Vers de nouveaux horizons
Il y a quelques années, face à la baisse des prix de vente de ses productions, François Jacques se trouve face à un dilemme : « En tant qu’entrepreneur, j’avais envie de me développer pour compenser des pertes de revenus qui étaient très importantes. J’avais 40 ans, l’énergie et l’envie d’aller plus loin que la gestion de mon exploitation telle qu’elle était. Mais en France, ce n’était pas possible : la réglementation sur les cumuls et les droits d’exploitation m’interdisait de le faire.

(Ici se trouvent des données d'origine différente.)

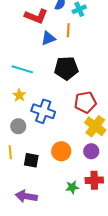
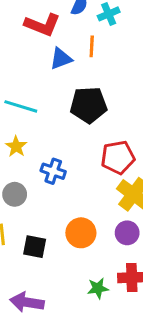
blue cross: (43, 111) -> (53, 171), size x0.7

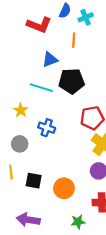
blue triangle: (61, 59) -> (50, 59), moved
cyan line: (21, 106) -> (41, 88), moved
orange circle: (81, 233) -> (64, 188), moved
green star: (98, 288) -> (78, 222), moved

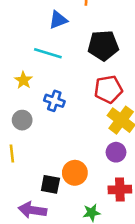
black pentagon: (72, 81) -> (103, 46), moved
black square: (34, 181) -> (50, 184), moved

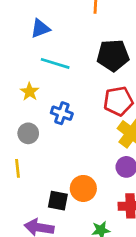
blue triangle: (58, 20) -> (40, 28), moved

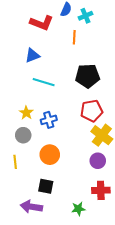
yellow star: (30, 92) -> (26, 113), moved
blue cross: (62, 113) -> (49, 120), turned -35
orange circle: (83, 188) -> (50, 155), moved

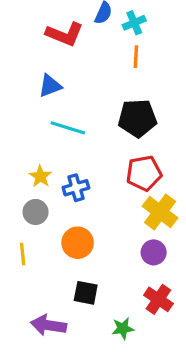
orange line: (74, 37) -> (136, 57), moved
black square: (46, 186) -> (86, 293), moved
red cross: (101, 190) -> (158, 299), turned 36

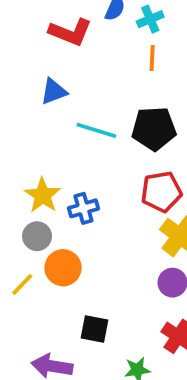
cyan line: (68, 128) -> (96, 130), moved
yellow star: (40, 176) -> (43, 195), size x1.4
orange circle: (78, 243) -> (63, 268), moved
yellow line: (23, 254) -> (22, 284), turned 50

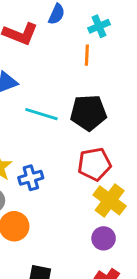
cyan cross: (150, 19) -> (99, 26), moved

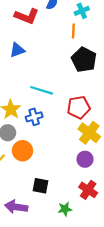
black pentagon: (88, 113) -> (84, 60), moved, turned 30
cyan line: (41, 114) -> (42, 90), moved

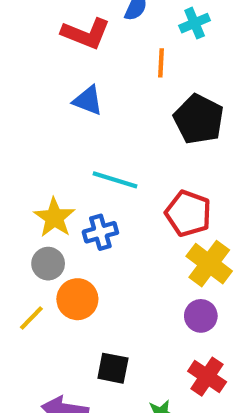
orange line: (73, 31) -> (161, 63), moved
blue triangle: (17, 50) -> (88, 100), moved, turned 42
red pentagon: (79, 107) -> (188, 213), turned 30

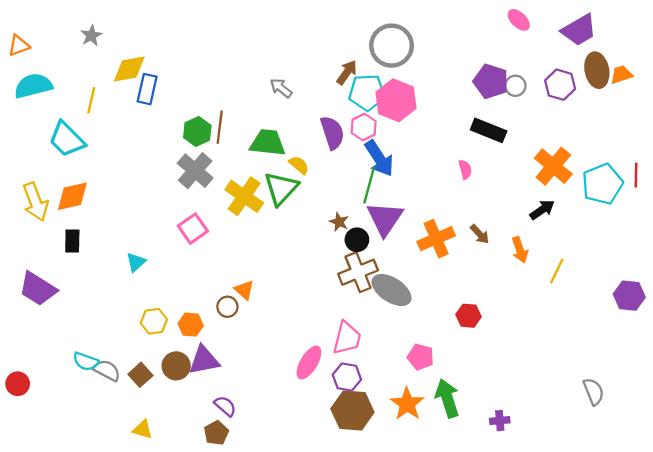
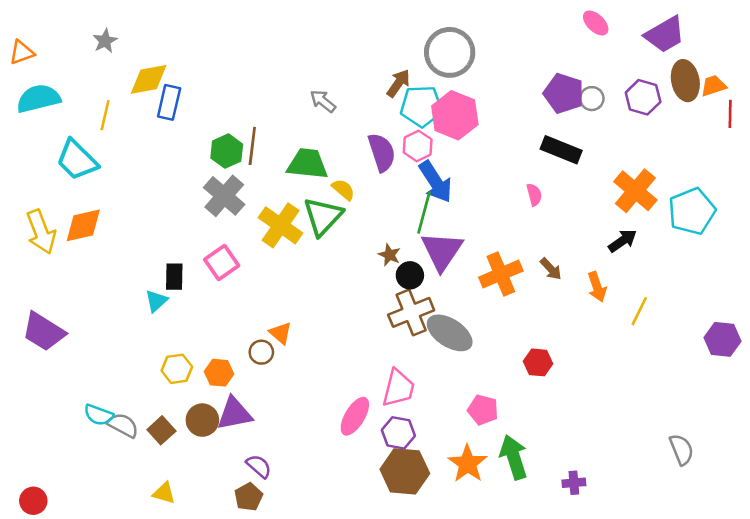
red line: (636, 175) -> (730, 114), moved
black rectangle: (72, 241) -> (174, 277), moved
red circle: (18, 384) -> (33, 501), moved

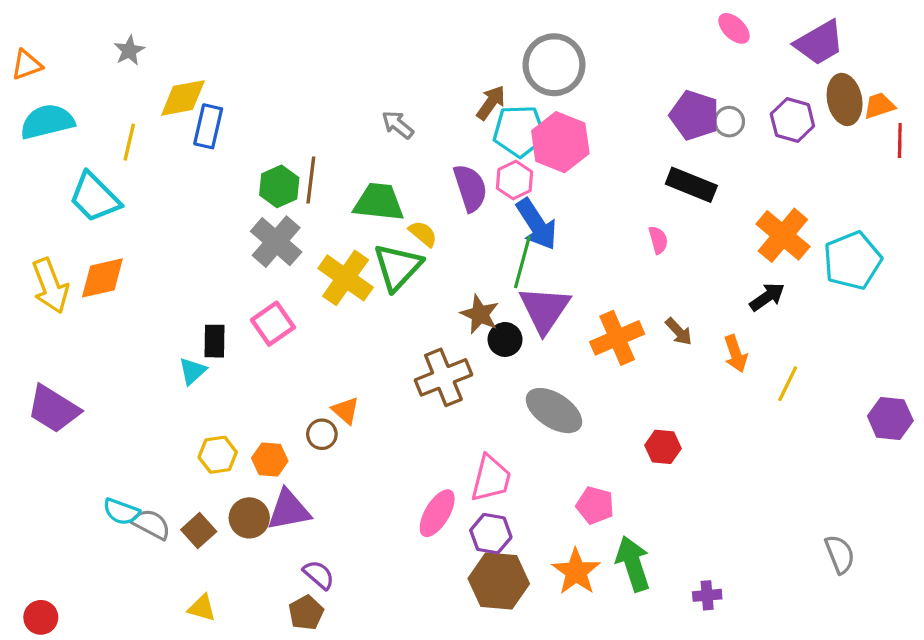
brown star: (389, 255) -> (480, 314), size x1.4
brown cross: (411, 312) -> (443, 377), moved

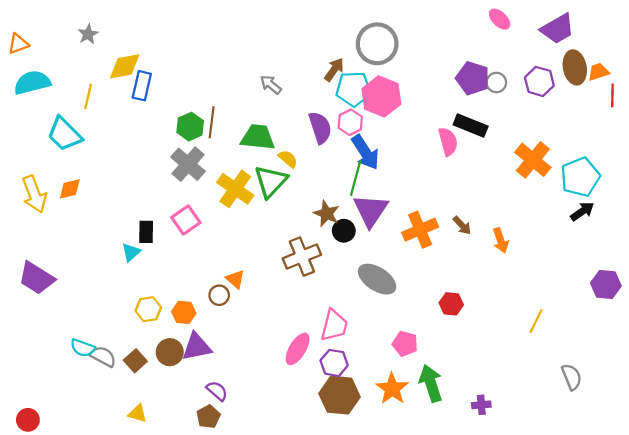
pink semicircle: (658, 240) -> (448, 142), moved, size x1.5
orange diamond: (102, 278) -> (70, 189), size x0.7
black arrow: (767, 297) -> (582, 211), moved
yellow line: (788, 384) -> (536, 321), moved

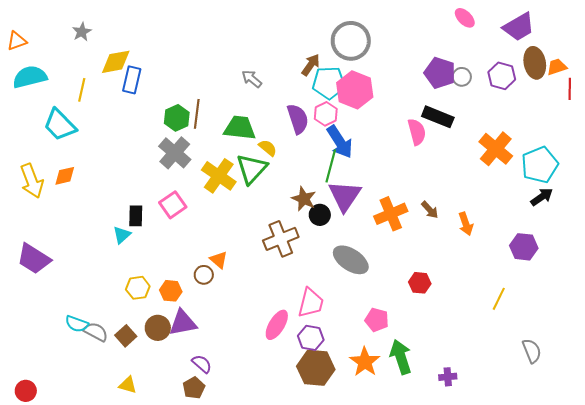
purple hexagon: (606, 284) -> (524, 247), moved

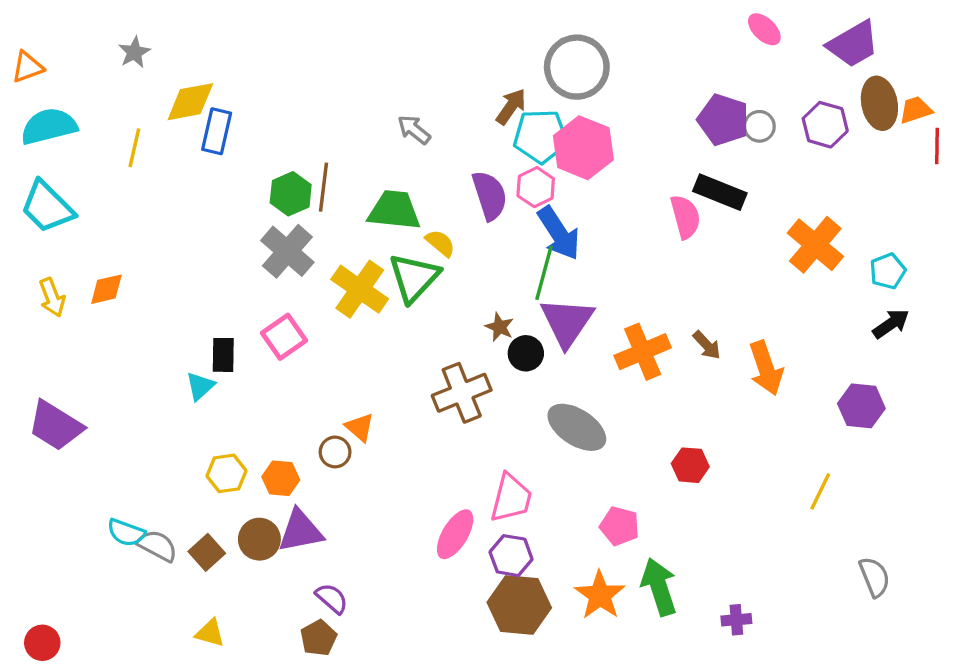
cyan trapezoid: (60, 125) -> (47, 207), moved
cyan pentagon: (540, 165) -> (888, 271), size x0.6
yellow arrow: (32, 181) -> (52, 297), size x0.7
brown star: (304, 199) -> (500, 327), size x0.7
orange arrow: (466, 224) -> (766, 368), size x1.4

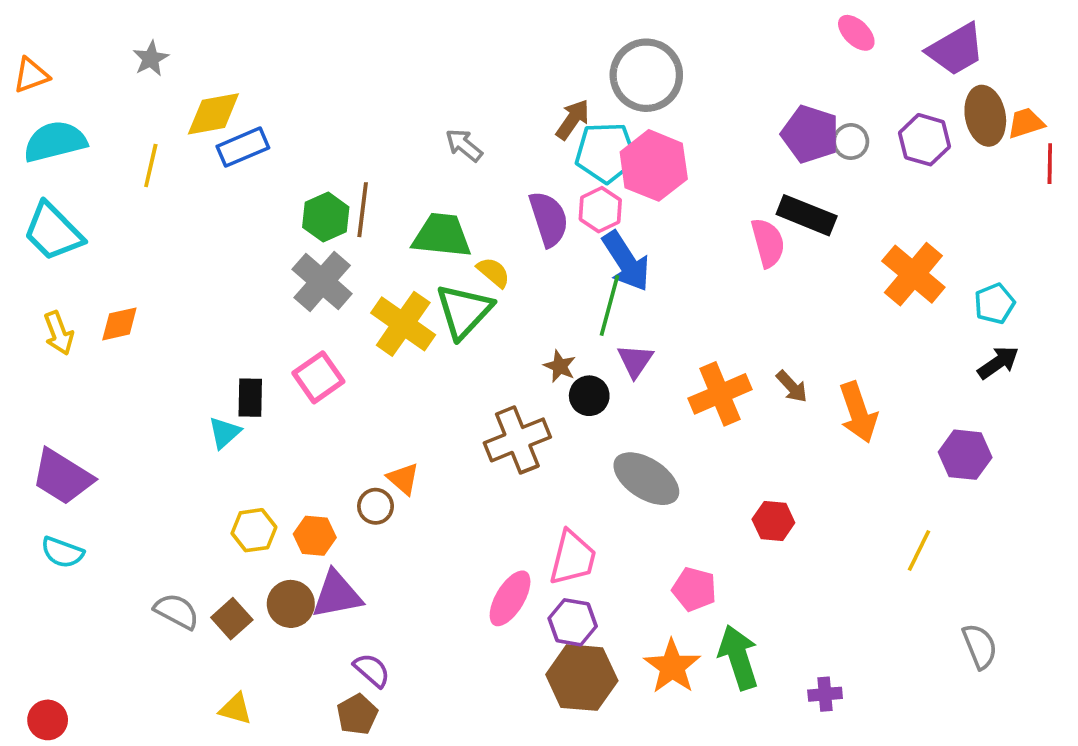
blue rectangle: (217, 131) -> (243, 147), turned 54
purple triangle: (567, 322) -> (635, 361), size x0.6
cyan semicircle: (126, 533) -> (62, 552), moved

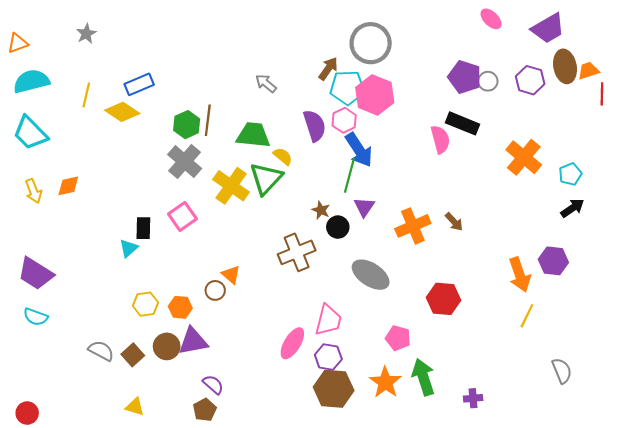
yellow diamond: (213, 114) -> (122, 112), moved, turned 44
orange arrow: (858, 412) -> (520, 275), moved
red hexagon: (773, 521) -> (443, 299), size x1.4

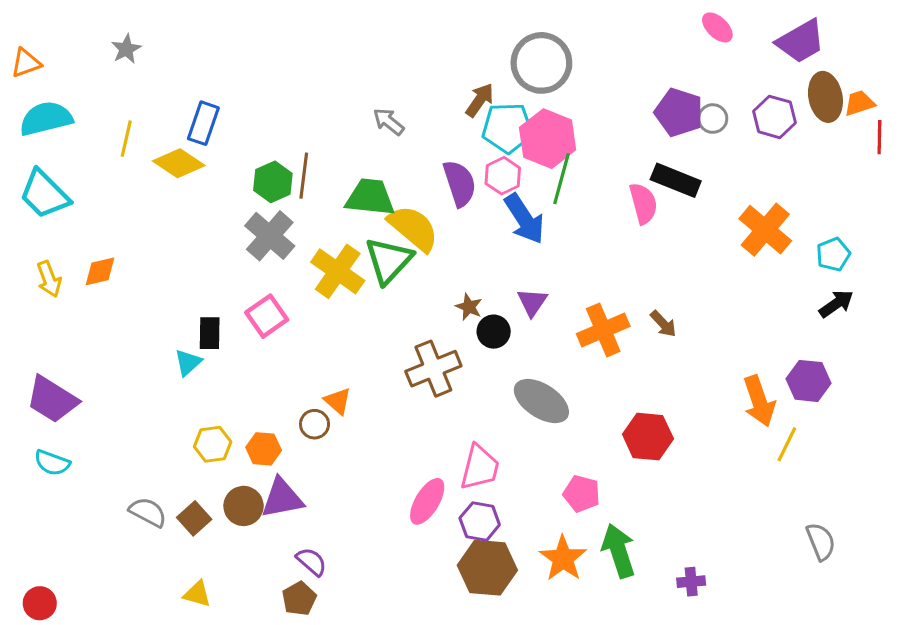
blue rectangle: (139, 84) -> (203, 123), turned -48
yellow semicircle: (283, 156) -> (413, 228), size x1.8
green line: (349, 175) -> (561, 179), moved
yellow line: (527, 316) -> (787, 444), moved

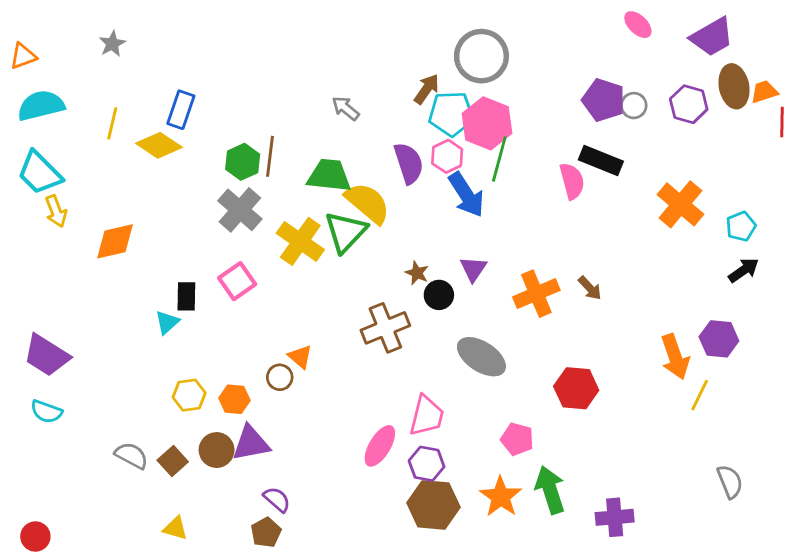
orange diamond: (100, 271) -> (115, 241), moved, size x1.4
yellow arrow: (49, 279) -> (56, 211), moved
purple cross: (691, 582) -> (615, 517), size x1.5

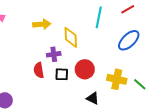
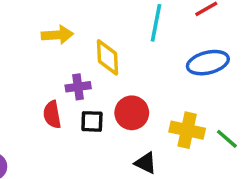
blue ellipse: (129, 40) -> (208, 63), turned 30

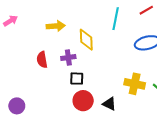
red circle: (132, 113) -> (83, 101), moved
red semicircle: (52, 115) -> (42, 60), moved

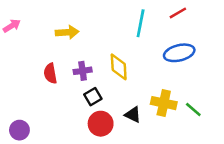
yellow diamond: (86, 40) -> (119, 67), moved
black square: (77, 79) -> (93, 97), turned -32
black triangle: (109, 104) -> (133, 115), moved

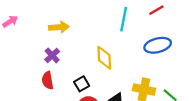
purple cross: (83, 71) -> (52, 55), moved, turned -35
red semicircle: (50, 73) -> (48, 80), moved

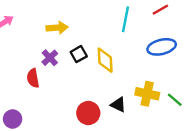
red semicircle: (48, 80) -> (33, 78), moved
black square: (82, 84) -> (79, 54), moved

Pour conserver mon exploitation, j’avais donc le choix entre exercer un autre métier dans le lieu que j’aime, où exercer le métier que j’aime dans un autre lieu », explique-t-il. François Jacques décide de privilégier son métier et de partir à la conquête de nouveaux horizons, en Europe de l’Est. Accompagné de cinq autres exploitants du Nord Lorraine, il sillonne l’Allemagne, la Pologne et la Roumanie, où finalement ils décident de lancer leur projet : « Au début, on a fait du porte à porte dans les villages pour louer des terres. On a rencontré plusieurs maires qui cherchaient des investisseurs. On a fini par trouver ce que nous cherchions. Aujourd’hui, nous louons plusieurs parcelles, regroupées en une, sur la plaine noire qui entoure le Danube ».
« Céréalier sans frontière »
Depuis, François Jacques et ses cinq associés y passent chacun quinze jours, à tour de rôle. Un partage du temps qui permet à tous de conserver leurs terres, en France, sans remettre en cause leur envie de découvrir de nouveaux horizons. « Au début, lorsqu’on s’est installé, les gens nous regardaient avec un peu d’amusement. Nous ne pratiquions pas l’agriculture de la même façon qu’eux. Ils nous voyaient travailler la terre avec nos méthodes et se disaient que ce n’était pas comme cela qu’il fallait faire, que nos céréales n’allaient jamais pousser ! Certaines de nos pratiques ont bien fonctionné, et ont été reprises, d’autres ont moins bien fonctionné et nous les avons abandonnées. Au final, chacun s’est enrichi », se rappelle-t-il. Aujourd’hui, François Jacques exerce son métier de « céréalier sans frontières » avec un plaisir évident : « Je ne m’installerai pas totalement en Roumanie car la France me manquerait. Mais pour l’instant, je ne souhaite pas arrêter l’aventure dans laquelle nous nous sommes lancés dans ce pays. Là bas, les gens que vous croisez sur les chemins ont beaucoup de respect pour l’agriculture et pour eux, les agriculteurs nourrissent les populations. Lorsque vous vous trouvez sur une route avec un tracteur, par exemple, ils s’écartent pour vous laisser passer. En France, c’est tout le contraire ! ».
Déjà paru : Le 1er octobre : optimiser les coûts par la mise en commun des outils de production.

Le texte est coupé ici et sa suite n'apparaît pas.